Genomic information about cancer is leading to better diagnoses and treatment strategies that are tailored to patients’ tumors, an approach called precision medicine. As a result of research into the genomic changes associated with cancer, drugs have been developed to fight the disease in several ways:

  • Inhibiting enzymes that trigger the abnormal growth and survival of cancer cells
  • Blocking aberrant gene expression characteristic of cancer cells
  • Halting molecular signaling pathways that are in overdrive in cancer cells

This makes them less likely to be toxic for patients compared to other treatments such as chemotherapy and radiation that can kill normal cells. There are several examples of precision medicine already in clinical use:

  • Imatinib (Gleevec) inhibits overactivity of a protein (called Bcr-Abl tyrosine kinase) in patients whose leukemia is caused by a particular chromosomal rearrangement.
  • Trastuzumab (Herceptin) controls a hyperactive signaling pathway (HER2 tyrosine kinase) caused by multiple copies of the HER2 gene in a subtype of breast cancers.

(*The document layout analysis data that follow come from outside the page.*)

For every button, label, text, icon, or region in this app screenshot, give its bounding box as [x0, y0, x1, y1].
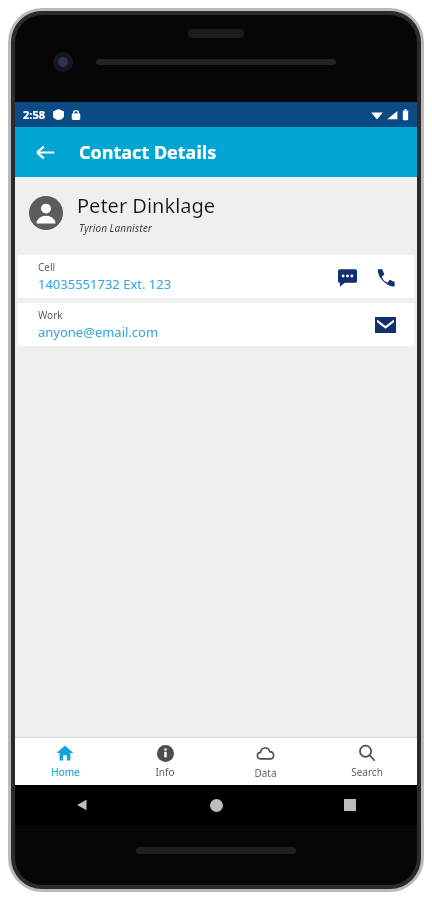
- button[interactable]: Back: [25, 132, 65, 172]
- button[interactable]: Data: [215, 738, 316, 785]
- button[interactable]: Send message: [332, 262, 362, 292]
- staticText: Tyrion Lannister: [79, 221, 152, 235]
- staticText: Contact Details: [79, 140, 217, 165]
- staticText: Cell: [38, 260, 56, 274]
- staticText: Home: [51, 765, 80, 779]
- staticText: 14035551732 Ext. 123: [38, 275, 172, 293]
- staticText: anyone@email.com: [38, 323, 159, 341]
- staticText: Peter Dinklage: [77, 192, 216, 219]
- staticText: Data: [254, 766, 277, 780]
- staticText: Work: [38, 308, 63, 322]
- button[interactable]: Info: [115, 738, 215, 785]
- button[interactable]: Home: [15, 738, 115, 785]
- button[interactable]: Recent apps: [283, 785, 417, 825]
- staticText: 2:58: [23, 107, 45, 122]
- staticText: Search: [351, 765, 383, 779]
- button[interactable]: Work: [18, 303, 414, 346]
- button[interactable]: Send email: [370, 310, 400, 340]
- button[interactable]: Back: [15, 785, 149, 825]
- staticText: Info: [155, 765, 175, 779]
- button[interactable]: Home: [149, 785, 283, 825]
- button[interactable]: Call: [370, 262, 400, 292]
- button[interactable]: Search: [316, 738, 417, 785]
- button[interactable]: Cell: [18, 255, 414, 298]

Challenges in Cancer Genomics Research

Comprehensive analysis of cancer genomes has revealed a great deal of diversity in the genetic abnormalities found within cancers of a single type. Moreover, recurrent genetic alterations within these cancers are often involved in only a small percentage of cases. Identifying which genetic changes initiate cancer development and discovering rare genetic alterations that drive cancers are therefore challenges for the field.

Another challenge is acquiring high-quality biological samples needed for genomic studies, particularly for tumor types that are uncommon or rare, or those not treated primarily by surgery.

Developing cell lines and animal models that capture the diversity of human cancer is also an unmet need. Models of rare cancer subtypes may be nonexistent or underrepresented, and there are no models for many recurrent genetic lesions in human cancer.

Managing and analyzing the vast amounts of data involved in genomic studies are additional challenges for the field. This area of research requires an efficient bioinformatics infrastructure and increasingly involves contributions of data and expertise from cross-disciplinary teams.